The disintegrating establishment

The disintegrating establishment


In 2010, Britain was being wrestled over by two parties competing to portray themselves to the public as the natural party of government.  In his first conference speech, David Cameron returned repeatedly to the theme of “substance”.  He told his party:

“Real substance is about taking time to think things through, not trotting out easy answers that people might want to hear.  It’s about sticking to your guns.  It’s about character, judgement, and consistency.  It’s about policy, yes.  But it’s about getting it right for the long term.”

Two years later, Gordon Brown regained initiative telling his own party at their conference that it was no time for a novice.  Both parties were appealing to the voters’ innate caution, to the importance of politicians as steady, moderate and above all competent.

British politics has changed completely.  The establishment is under attack as never before, from insurgents on the left and right simultaneously.  

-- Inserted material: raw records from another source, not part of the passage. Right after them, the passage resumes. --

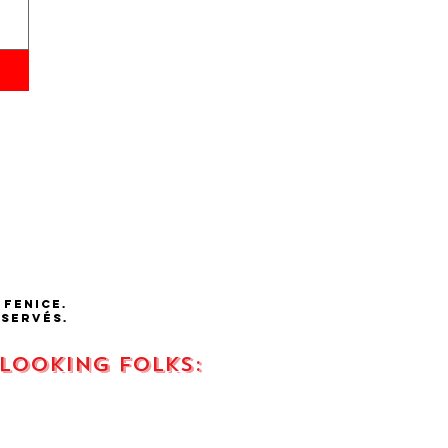
 fenice.
éservés.
 looking FOLKS: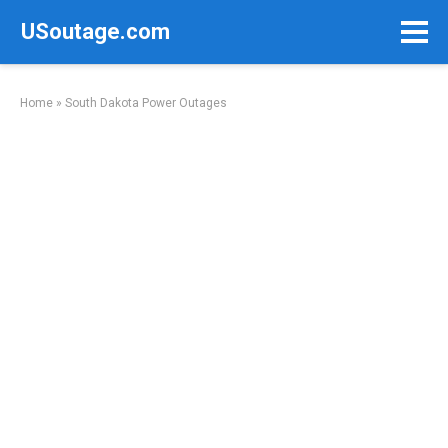
Skip
USoutage.com
to
content
Home
»
South Dakota Power Outages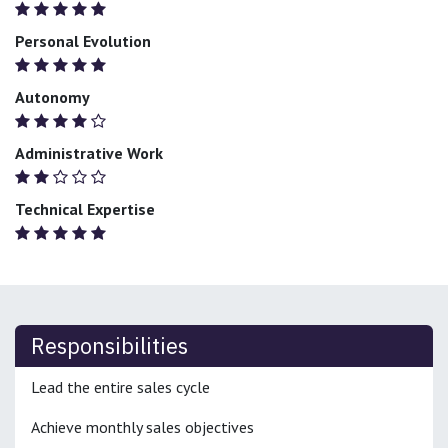
Personal Evolution
Autonomy
Administrative Work
Technical Expertise
Responsibilities
Lead the entire sales cycle
Achieve monthly sales objectives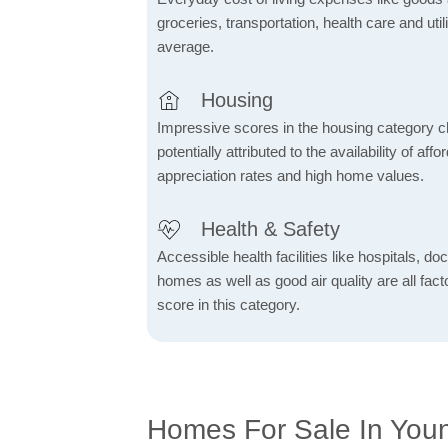
groceries, transportation, health care and util
average.
Housing
Impressive scores in the housing category ch
potentially attributed to the availability of af
appreciation rates and high home values.
Health & Safety
Accessible health facilities like hospitals, do
homes as well as good air quality are all fact
score in this category.
Homes For Sale In You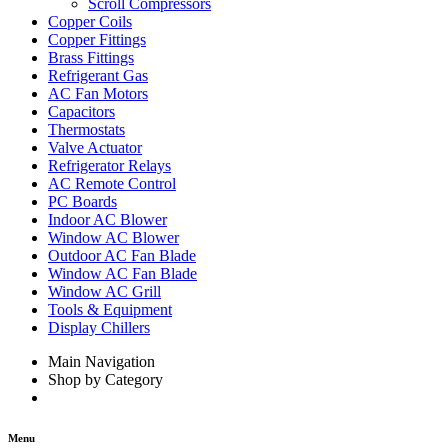
Scroll Compressors
Copper Coils
Copper Fittings
Brass Fittings
Refrigerant Gas
AC Fan Motors
Capacitors
Thermostats
Valve Actuator
Refrigerator Relays
AC Remote Control
PC Boards
Indoor AC Blower
Window AC Blower
Outdoor AC Fan Blade
Window AC Fan Blade
Window AC Grill
Tools & Equipment
Display Chillers
Main Navigation
Shop by Category
Menu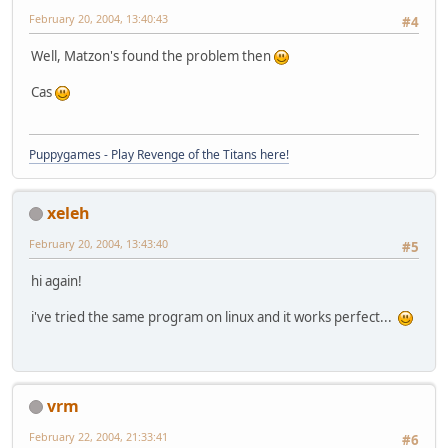
February 20, 2004, 13:40:43
#4
Well, Matzon's found the problem then
Cas
Puppygames - Play Revenge of the Titans here!
xeleh
February 20, 2004, 13:43:40
#5
hi again!
i've tried the same program on linux and it works perfect...
vrm
February 22, 2004, 21:33:41
#6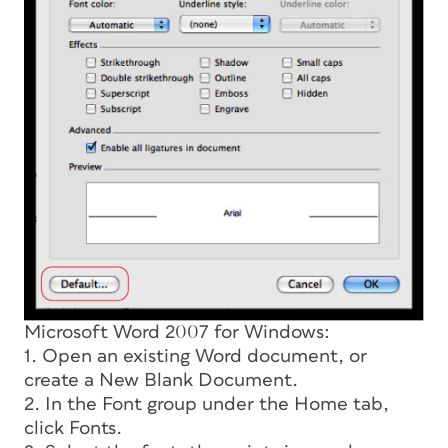
Microsoft Word 2007 for Windows:
1. Open an existing Word document, or
create a New Blank Document.
2. In the Font group under the Home tab,
click Fonts.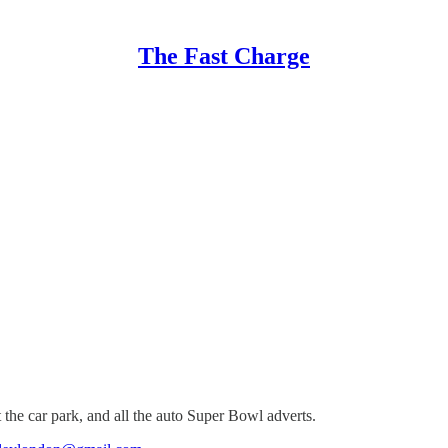
The Fast Charge
 the car park, and all the auto Super Bowl adverts.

The Labour party has been taken over by a faction that has demonstrated no interest in appealing to competence or caution.  In his opening conference speech, Jeremy Corbyn made a virtue of not wanting to impose leadership lines at all times and of expecting real debate not message discipline at all times, of wishing to carry on being an individual activist.  He has been true to his word on all counts.  Blairites are as appalled by the style as by the substance of what he says.

Meanwhile, the insurgent right is currently consumed by the referendum on EU membership.  Without even a pretence of coherence, they campaign on running away from the complexities of multilateral engagement, variously on immigration, regulation, security concerns or whatever else flits across their minds (how leaving the EU is actually going to help on any of these fronts remains largely unexplored).  Their figureheads, Boris Johnson and Nigel Farage, campaign on charisma rather than competence.

With the Labour right in longterm internal exile and the Lib Dems obliterated, the sole repository of the flame of good administration at present is the current Cabinet.  Can they withstand the onslaught of the crazies?  You would think that offering competence in government as a USP would be a great vote-winner but everyone else seems to be having too much fun being irresponsible to make adult behaviour look enjoyable.

The wise commentators tell us that the public will be sensible in the votes that really matter.  Perhaps.  But isn’t democracy about giving the public a choice?  If in the foreseeable future there is space for only one responsible party, that doesn’t give much ideological choice for those who value good government.

And sooner or later, a solitary party of good administration will be defeated (probably by its own complacency, lack of direction or flatfootedness).  By default, if there is only one such party, the new government will not be anywhere near as interested in good administration.  It will be about then that the public would find out the virtues of dull competence.